Records shown Start Marker

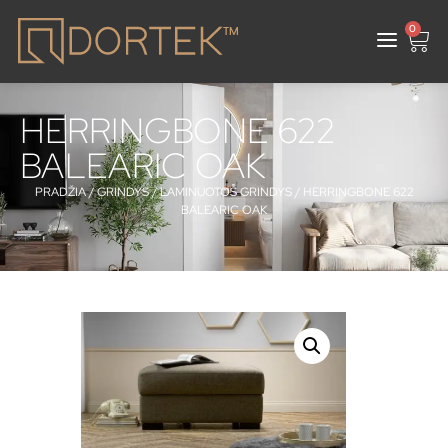
0
HERRINGBONE 622
BALEARIC OAK
PRADŽIA
/
GRINDYS
/
LAMINUOTOS GRINDYS
/ HERRINGBONE 622
BALEARIC OAK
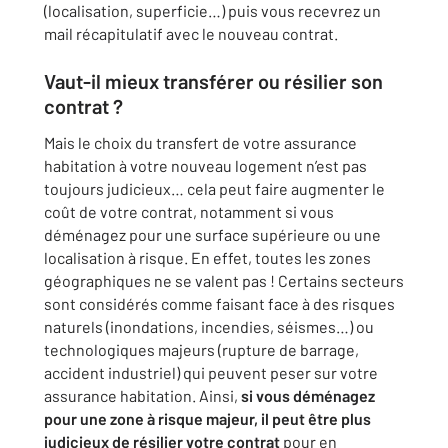
(localisation, superficie…) puis vous recevrez un
mail récapitulatif avec le nouveau contrat.
Vaut-il mieux transférer ou résilier son
contrat ?
Mais le choix du transfert de votre assurance
habitation à votre nouveau logement n’est pas
toujours judicieux… cela peut faire augmenter le
coût de votre contrat, notamment si vous
déménagez pour une surface supérieure ou une
localisation à risque. En effet, toutes les zones
géographiques ne se valent pas ! Certains secteurs
sont considérés comme faisant face à des risques
naturels (inondations, incendies, séismes…) ou
technologiques majeurs (rupture de barrage,
accident industriel) qui peuvent peser sur votre
assurance habitation. Ainsi,
si vous déménagez
pour une zone à risque majeur, il peut être plus
judicieux de résilier votre contrat
pour en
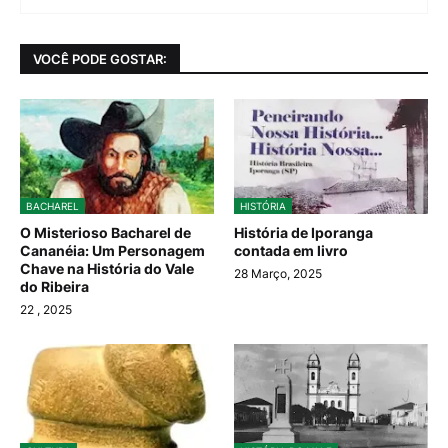
VOCÊ PODE GOSTAR:
BACHAREL
HISTÓRIA
O Misterioso Bacharel de
História de Iporanga
Cananéia: Um Personagem
contada em livro
Chave na História do Vale
28 Março, 2025
do Ribeira
22
, 2025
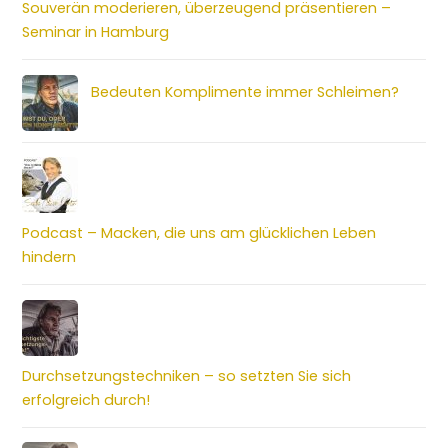
Souverän moderieren, überzeugend präsentieren –
Seminar in Hamburg
Bedeuten Komplimente immer Schleimen?
Podcast – Macken, die uns am glücklichen Leben
hindern
Durchsetzungstechniken – so setzten Sie sich
erfolgreich durch!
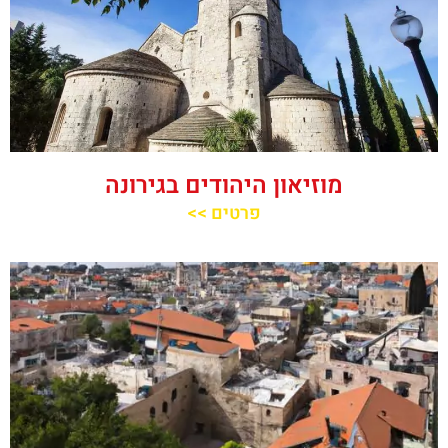
מוזיאון היהודים בגירונה
פרטים >>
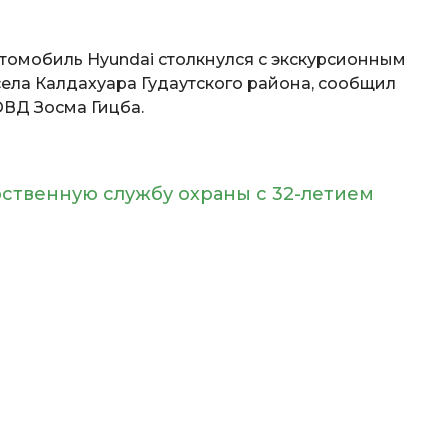
томобиль Hyundai столкнулся с экскурсионным
ела Калдахуара Гудаутского района, сообщил
ОВД Зосма Гицба.
ственную службу охраны с 32-летием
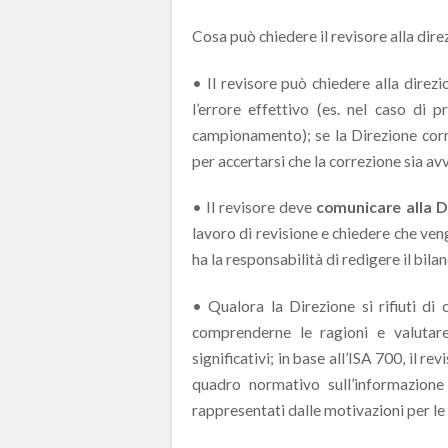
Cosa può chiedere il revisore alla dir
• Il revisore può chiedere alla direz
l’errore effettivo (es. nel caso di p
campionamento); se la Direzione corre
per accertarsi che la correzione sia av
• Il revisore deve
comunicare alla Di
lavoro di revisione e chiedere che ven
ha la responsabilità di redigere il bila
• Qualora la Direzione si rifiuti di 
comprenderne le ragioni e valutar
significativi; in base all’ISA 700, il re
quadro normativo sull’informazione 
rappresentati dalle motivazioni per le 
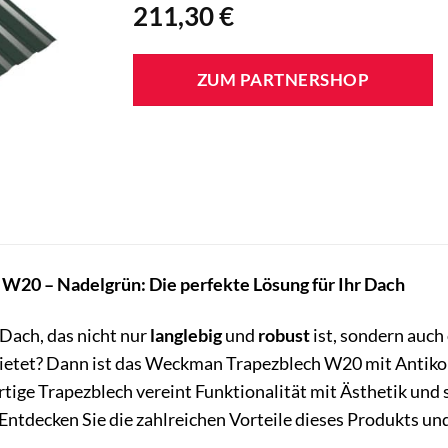
211,30
€
ZUM PARTNERSHOP
W20 – Nadelgrün: Die perfekte Lösung für Ihr Dach
Dach, das nicht nur
langlebig
und
robust
ist, sondern auch
ietet? Dann ist das Weckman Trapezblech W20 mit Antikond
tige Trapezblech vereint Funktionalität mit Ästhetik und s
Entdecken Sie die zahlreichen Vorteile dieses Produkts und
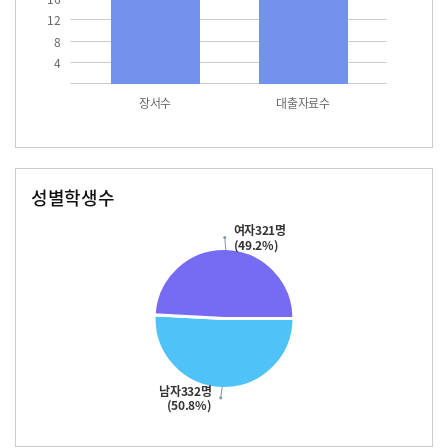
12
8
4
장서수
대출자료수
성별학생수
남자
여자
332.0
321.0
여자321명
(49.2%)
남자332명
(50.8%)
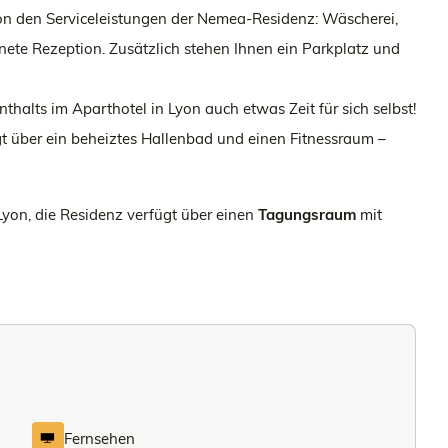
von den Serviceleistungen der Nemea-Residenz: Wäscherei,
te Rezeption. Zusätzlich stehen Ihnen ein Parkplatz und
thalts im Aparthotel in Lyon auch etwas Zeit für sich selbst!
t über ein beheiztes Hallenbad und einen Fitnessraum –
Lyon, die Residenz verfügt über einen
Tagungsraum
mit
Fernsehen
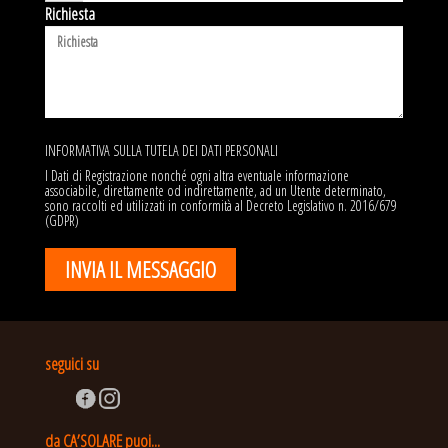
Richiesta
INFORMATIVA SULLA TUTELA DEI DATI PERSONALI
I Dati di Registrazione nonché ogni altra eventuale informazione
associabile, direttamente od indirettamente, ad un Utente determinato,
sono raccolti ed utilizzati in conformità al Decreto Legislativo n. 2016/679
(GDPR)
seguici su
da CA’SOLARE puoi...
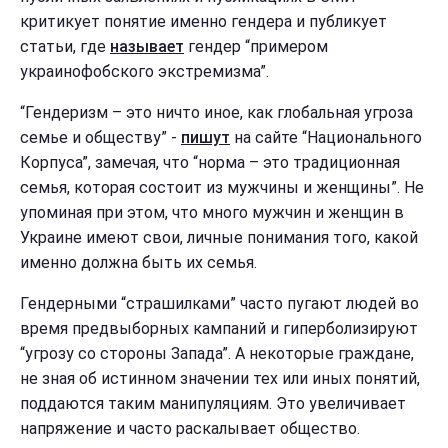
критикует понятие именно гендера и публикует
статьи, где
называет
гендер “примером
украинофобского экстремизма”.
“Гендеризм – это ничто иное, как глобальная угроза
семье и обществу” -
пишут
на сайте “Национального
Корпуса”, замечая, что “норма – это традиционная
семья, которая состоит из мужчины и женщины”. Не
упоминая при этом, что много мужчин и женщин в
Украине имеют свои, личные понимания того, какой
именно должна быть их семья.
Гендерными “страшилками” часто пугают людей во
время предвыборных кампаний и гиперболизируют
“угрозу со стороны Запада”. А некоторые граждане,
не зная об истинном значении тех или иных понятий,
поддаются таким манипуляциям. Это увеличивает
напряжение и часто раскалывает общество.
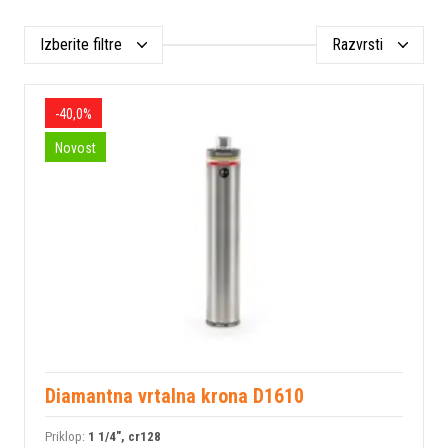
Izberite filtre
Razvrsti
-40,0%
Novost
Diamantna vrtalna krona D1610
Priklop:
1 1/4", cr128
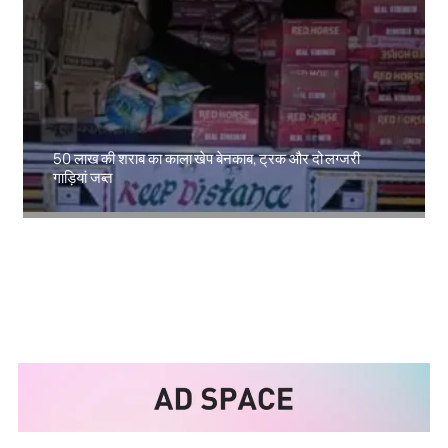
50 लाख की शराब का काला खेप बेनकाब, ट्रक और दो लग्जरी
गाड़ियां जब्त
Amit Lekh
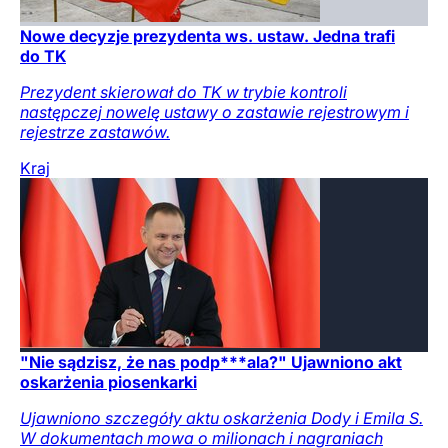
Nowe decyzje prezydenta ws. ustaw. Jedna trafi
do TK
Prezydent skierował do TK w trybie kontroli
następczej nowelę ustawy o zastawie rejestrowym i
rejestrze zastawów.
Kraj
"Nie sądzisz, że nas podp***ala?" Ujawniono akt
oskarżenia piosenkarki
Ujawniono szczegóły aktu oskarżenia Dody i Emila S.
W dokumentach mowa o milionach i nagraniach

Records shown End Marker

### The task
In the listing above, find the line with "ственную службу охраны с 32-летием" and the line with "Il revisore deve". Copy exactly those lines and all between them, minus the images.

### Expected output
ственную службу охраны с 32-летием
Cosa può chiedere il revisore alla dir
• Il revisore può chiedere alla direz
l’errore effettivo (es. nel caso di p
campionamento); se la Direzione corre
per accertarsi che la correzione sia av
• Il revisore deve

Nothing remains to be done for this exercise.